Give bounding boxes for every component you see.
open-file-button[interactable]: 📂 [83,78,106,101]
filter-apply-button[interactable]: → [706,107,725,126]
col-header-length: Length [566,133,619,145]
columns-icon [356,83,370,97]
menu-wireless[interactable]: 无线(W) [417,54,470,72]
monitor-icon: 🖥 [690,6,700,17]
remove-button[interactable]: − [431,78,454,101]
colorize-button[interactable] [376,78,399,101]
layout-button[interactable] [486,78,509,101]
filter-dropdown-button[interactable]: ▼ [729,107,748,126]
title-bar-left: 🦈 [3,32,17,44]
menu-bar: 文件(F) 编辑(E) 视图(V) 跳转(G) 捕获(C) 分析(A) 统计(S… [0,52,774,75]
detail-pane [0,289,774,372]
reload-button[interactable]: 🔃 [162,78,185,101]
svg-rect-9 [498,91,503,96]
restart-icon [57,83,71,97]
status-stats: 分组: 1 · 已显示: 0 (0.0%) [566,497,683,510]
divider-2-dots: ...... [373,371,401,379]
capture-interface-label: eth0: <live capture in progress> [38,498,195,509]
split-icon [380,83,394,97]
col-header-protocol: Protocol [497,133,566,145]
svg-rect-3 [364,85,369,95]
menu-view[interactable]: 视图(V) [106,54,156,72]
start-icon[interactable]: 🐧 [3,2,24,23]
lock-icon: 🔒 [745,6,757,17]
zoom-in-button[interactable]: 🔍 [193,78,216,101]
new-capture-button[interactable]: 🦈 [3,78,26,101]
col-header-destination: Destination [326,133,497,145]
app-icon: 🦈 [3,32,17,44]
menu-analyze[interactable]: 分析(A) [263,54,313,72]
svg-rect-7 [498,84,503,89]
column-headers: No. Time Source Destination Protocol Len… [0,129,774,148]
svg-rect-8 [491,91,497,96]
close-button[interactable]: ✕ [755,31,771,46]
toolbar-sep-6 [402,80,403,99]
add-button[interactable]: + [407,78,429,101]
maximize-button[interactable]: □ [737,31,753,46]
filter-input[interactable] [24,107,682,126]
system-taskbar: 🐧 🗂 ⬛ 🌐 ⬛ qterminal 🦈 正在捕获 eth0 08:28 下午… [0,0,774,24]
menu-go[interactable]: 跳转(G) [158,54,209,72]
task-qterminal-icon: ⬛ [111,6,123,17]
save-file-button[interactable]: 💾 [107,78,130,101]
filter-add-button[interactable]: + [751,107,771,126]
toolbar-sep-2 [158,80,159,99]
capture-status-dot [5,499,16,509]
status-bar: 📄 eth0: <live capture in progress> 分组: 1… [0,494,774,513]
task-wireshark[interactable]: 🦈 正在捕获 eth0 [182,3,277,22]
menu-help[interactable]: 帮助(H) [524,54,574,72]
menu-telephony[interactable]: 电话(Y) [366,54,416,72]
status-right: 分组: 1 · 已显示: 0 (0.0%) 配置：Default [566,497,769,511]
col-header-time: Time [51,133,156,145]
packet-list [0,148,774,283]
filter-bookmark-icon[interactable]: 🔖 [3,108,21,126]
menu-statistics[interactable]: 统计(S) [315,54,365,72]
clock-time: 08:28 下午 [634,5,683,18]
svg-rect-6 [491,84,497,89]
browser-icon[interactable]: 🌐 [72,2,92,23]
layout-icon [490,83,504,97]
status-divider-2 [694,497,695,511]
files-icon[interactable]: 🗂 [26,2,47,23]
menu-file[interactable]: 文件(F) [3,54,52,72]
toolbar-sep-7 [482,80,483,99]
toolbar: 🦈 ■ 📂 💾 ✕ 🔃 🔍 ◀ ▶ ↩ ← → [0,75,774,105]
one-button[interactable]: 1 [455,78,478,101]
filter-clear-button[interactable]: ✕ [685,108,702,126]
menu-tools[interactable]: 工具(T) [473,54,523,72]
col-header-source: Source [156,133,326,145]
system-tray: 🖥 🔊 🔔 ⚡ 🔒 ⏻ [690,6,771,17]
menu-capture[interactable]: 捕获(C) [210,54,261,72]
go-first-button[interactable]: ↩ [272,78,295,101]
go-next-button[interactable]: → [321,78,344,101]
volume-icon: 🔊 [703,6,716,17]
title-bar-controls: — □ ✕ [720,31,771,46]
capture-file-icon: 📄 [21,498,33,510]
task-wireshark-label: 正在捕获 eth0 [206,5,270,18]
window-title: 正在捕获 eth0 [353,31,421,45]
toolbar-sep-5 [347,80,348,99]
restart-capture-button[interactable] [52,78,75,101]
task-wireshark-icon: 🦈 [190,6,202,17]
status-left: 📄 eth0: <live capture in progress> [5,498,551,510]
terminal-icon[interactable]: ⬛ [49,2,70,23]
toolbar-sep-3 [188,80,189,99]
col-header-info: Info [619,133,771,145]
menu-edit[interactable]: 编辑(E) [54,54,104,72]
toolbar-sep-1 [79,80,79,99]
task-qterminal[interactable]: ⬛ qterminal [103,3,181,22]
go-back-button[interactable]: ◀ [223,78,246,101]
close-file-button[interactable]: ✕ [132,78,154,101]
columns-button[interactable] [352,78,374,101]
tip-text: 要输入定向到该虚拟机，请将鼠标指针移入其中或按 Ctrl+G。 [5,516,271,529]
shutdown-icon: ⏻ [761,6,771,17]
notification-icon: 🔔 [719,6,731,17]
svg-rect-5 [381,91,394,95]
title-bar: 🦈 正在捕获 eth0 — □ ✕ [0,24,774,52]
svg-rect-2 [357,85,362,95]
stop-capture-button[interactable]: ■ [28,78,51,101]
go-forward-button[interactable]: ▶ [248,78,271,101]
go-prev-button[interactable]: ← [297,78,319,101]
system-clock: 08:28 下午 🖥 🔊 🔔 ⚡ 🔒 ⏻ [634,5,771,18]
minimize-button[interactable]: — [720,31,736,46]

• • • • • • •

Working from the listing above, give it again word for word.

Give bounding boxes for every component you see.
open-file-button[interactable]: 📂 [83,78,106,101]
filter-apply-button[interactable]: → [706,107,725,126]
col-header-length: Length [566,133,619,145]
columns-icon [356,83,370,97]
menu-wireless[interactable]: 无线(W) [417,54,470,72]
monitor-icon: 🖥 [690,6,700,17]
remove-button[interactable]: − [431,78,454,101]
colorize-button[interactable] [376,78,399,101]
layout-button[interactable] [486,78,509,101]
filter-dropdown-button[interactable]: ▼ [729,107,748,126]
title-bar-left: 🦈 [3,32,17,44]
menu-bar: 文件(F) 编辑(E) 视图(V) 跳转(G) 捕获(C) 分析(A) 统计(S… [0,52,774,75]
detail-pane [0,289,774,372]
reload-button[interactable]: 🔃 [162,78,185,101]
svg-rect-9 [498,91,503,96]
restart-icon [57,83,71,97]
status-stats: 分组: 1 · 已显示: 0 (0.0%) [566,497,683,510]
divider-2-dots: ...... [373,371,401,379]
capture-interface-label: eth0: <live capture in progress> [38,498,195,509]
split-icon [380,83,394,97]
col-header-protocol: Protocol [497,133,566,145]
svg-rect-3 [364,85,369,95]
menu-view[interactable]: 视图(V) [106,54,156,72]
start-icon[interactable]: 🐧 [3,2,24,23]
lock-icon: 🔒 [745,6,757,17]
zoom-in-button[interactable]: 🔍 [193,78,216,101]
new-capture-button[interactable]: 🦈 [3,78,26,101]
col-header-destination: Destination [326,133,497,145]
app-icon: 🦈 [3,32,17,44]
menu-analyze[interactable]: 分析(A) [263,54,313,72]
svg-rect-7 [498,84,503,89]
column-headers: No. Time Source Destination Protocol Len… [0,129,774,148]
svg-rect-8 [491,91,497,96]
close-button[interactable]: ✕ [755,31,771,46]
toolbar-sep-6 [402,80,403,99]
add-button[interactable]: + [407,78,429,101]
maximize-button[interactable]: □ [737,31,753,46]
filter-input[interactable] [24,107,682,126]
system-taskbar: 🐧 🗂 ⬛ 🌐 ⬛ qterminal 🦈 正在捕获 eth0 08:28 下午… [0,0,774,24]
menu-go[interactable]: 跳转(G) [158,54,209,72]
task-qterminal-icon: ⬛ [111,6,123,17]
save-file-button[interactable]: 💾 [107,78,130,101]
filter-add-button[interactable]: + [751,107,771,126]
toolbar-sep-2 [158,80,159,99]
capture-status-dot [5,499,16,509]
status-bar: 📄 eth0: <live capture in progress> 分组: 1… [0,494,774,513]
task-wireshark[interactable]: 🦈 正在捕获 eth0 [182,3,277,22]
menu-help[interactable]: 帮助(H) [524,54,574,72]
menu-telephony[interactable]: 电话(Y) [366,54,416,72]
status-right: 分组: 1 · 已显示: 0 (0.0%) 配置：Default [566,497,769,511]
col-header-time: Time [51,133,156,145]
packet-list [0,148,774,283]
filter-bookmark-icon[interactable]: 🔖 [3,108,21,126]
menu-statistics[interactable]: 统计(S) [315,54,365,72]
clock-time: 08:28 下午 [634,5,683,18]
svg-rect-6 [491,84,497,89]
browser-icon[interactable]: 🌐 [72,2,92,23]
layout-icon [490,83,504,97]
status-divider-2 [694,497,695,511]
files-icon[interactable]: 🗂 [26,2,47,23]
menu-file[interactable]: 文件(F) [3,54,52,72]
toolbar-sep-7 [482,80,483,99]
toolbar: 🦈 ■ 📂 💾 ✕ 🔃 🔍 ◀ ▶ ↩ ← → [0,75,774,105]
one-button[interactable]: 1 [455,78,478,101]
filter-clear-button[interactable]: ✕ [685,108,702,126]
menu-tools[interactable]: 工具(T) [473,54,523,72]
col-header-source: Source [156,133,326,145]
system-tray: 🖥 🔊 🔔 ⚡ 🔒 ⏻ [690,6,771,17]
menu-capture[interactable]: 捕获(C) [210,54,261,72]
go-first-button[interactable]: ↩ [272,78,295,101]
go-next-button[interactable]: → [321,78,344,101]
volume-icon: 🔊 [703,6,716,17]
title-bar-controls: — □ ✕ [720,31,771,46]
capture-file-icon: 📄 [21,498,33,510]
task-wireshark-label: 正在捕获 eth0 [206,5,270,18]
window-title: 正在捕获 eth0 [353,31,421,45]
toolbar-sep-5 [347,80,348,99]
restart-capture-button[interactable] [52,78,75,101]
task-wireshark-icon: 🦈 [190,6,202,17]
status-left: 📄 eth0: <live capture in progress> [5,498,551,510]
terminal-icon[interactable]: ⬛ [49,2,70,23]
toolbar-sep-3 [188,80,189,99]
col-header-info: Info [619,133,771,145]
menu-edit[interactable]: 编辑(E) [54,54,104,72]
toolbar-sep-1 [79,80,79,99]
task-qterminal[interactable]: ⬛ qterminal [103,3,181,22]
go-back-button[interactable]: ◀ [223,78,246,101]
close-file-button[interactable]: ✕ [132,78,154,101]
columns-button[interactable] [352,78,374,101]
tip-text: 要输入定向到该虚拟机，请将鼠标指针移入其中或按 Ctrl+G。 [5,516,271,529]
shutdown-icon: ⏻ [761,6,771,17]
notification-icon: 🔔 [719,6,731,17]
svg-rect-5 [381,91,394,95]
title-bar: 🦈 正在捕获 eth0 — □ ✕ [0,24,774,52]
svg-rect-2 [357,85,362,95]
stop-capture-button[interactable]: ■ [28,78,51,101]
go-forward-button[interactable]: ▶ [248,78,271,101]
go-prev-button[interactable]: ← [297,78,319,101]
system-clock: 08:28 下午 🖥 🔊 🔔 ⚡ 🔒 ⏻ [634,5,771,18]
minimize-button[interactable]: — [720,31,736,46]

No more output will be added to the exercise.